Former Pitt QB Sunseri's career goes north
By Jerry DiPaola
Published: Tuesday, July 2, 2013, 11:09 p.m.
After his Pitt career ended, quarterback Tino Sunseri set one goal for the next stage of his life.
“I didn't want to be sitting on the couch,” he said. “I wanted to make sure I was playing football, no matter what.”
He quickly found work.
Undrafted by the NFL, Sunseri attended a tryout camp this spring with the Baltimore Ravens, who were well-stocked at quarterback and slow to offer a contract. But when the Saskatchewan Roughriders of the Canadian Football League called, he jumped at their offer. Brushing aside homesickness and adjustments to a bigger field, fatter ball and 12-man defenses, the Central Catholic product signed and earned a job as the third-string quarterback in a league where the minimum salary is $45,000 (Canadian).
The Roughriders (1-0) play their second regular-season game Friday against Calgary.
“I felt like I belonged the first day I walked in,” said Sunseri, who started 39 consecutive games at Pitt. “They were excited for me to get there and talked about how they were impressed with how I played in college.”

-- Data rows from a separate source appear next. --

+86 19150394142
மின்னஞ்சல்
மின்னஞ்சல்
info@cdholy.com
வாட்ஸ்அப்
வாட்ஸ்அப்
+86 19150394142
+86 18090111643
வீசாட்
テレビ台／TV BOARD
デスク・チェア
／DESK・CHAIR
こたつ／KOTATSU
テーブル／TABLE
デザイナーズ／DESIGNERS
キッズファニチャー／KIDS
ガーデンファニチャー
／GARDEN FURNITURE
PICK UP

Sunseri, who completed 64.5 percent of his 1,141 collegiate pass attempts, played well enough during the two-game CFL preseason last month that the Roughriders cut Levi Brown, who had been with the team in 2012. The key moment arrived in the first preseason game when Sunseri led Saskatchewan to a game-tying touchdown — a 1-yard flip to DeDe Dorsey — with 54 seconds left in a 31-24 victory against Edmonton.
He was the Roughriders' leading passer in the game, completing 9 of 12 passes for 122 yards and no interceptions.

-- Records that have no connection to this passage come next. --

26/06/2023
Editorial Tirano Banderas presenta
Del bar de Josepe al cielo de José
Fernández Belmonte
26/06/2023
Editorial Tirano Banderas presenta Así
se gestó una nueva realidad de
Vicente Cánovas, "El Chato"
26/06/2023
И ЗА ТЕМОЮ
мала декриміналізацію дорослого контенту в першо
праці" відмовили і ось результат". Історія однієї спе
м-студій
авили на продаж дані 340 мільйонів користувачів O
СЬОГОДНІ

Roughriders coach Corey Chamblin told the Regina Leader-Post he believed Sunseri, 24, was “a little ahead of the curve at this time.”
“(Sunseri's) dad is a football coach (Sal, linebackers coach at Florida State), and he has been doing it forever, so he understands what it's like to be in the pros,” Chamblin said. “(Tino) has been around it his whole life and (around) top college programs.
“He's very poised, he's very comfortable and I think he's a very smart kid when it comes to learning the playbook. He's able to execute. The two biggest things we wanted to see were communication and execution, and he did them.”
Sunseri said he speaks to his parents every day. Saskatchewan is about 2,100 miles from Pittsburgh.
“The toughest adjustment is being away from the states, being away from everybody,” he said. “You are really going to an area you know nothing about.
“But it's been a pretty smooth transition. I'm enjoying it every day. I'm learning to be a pro.”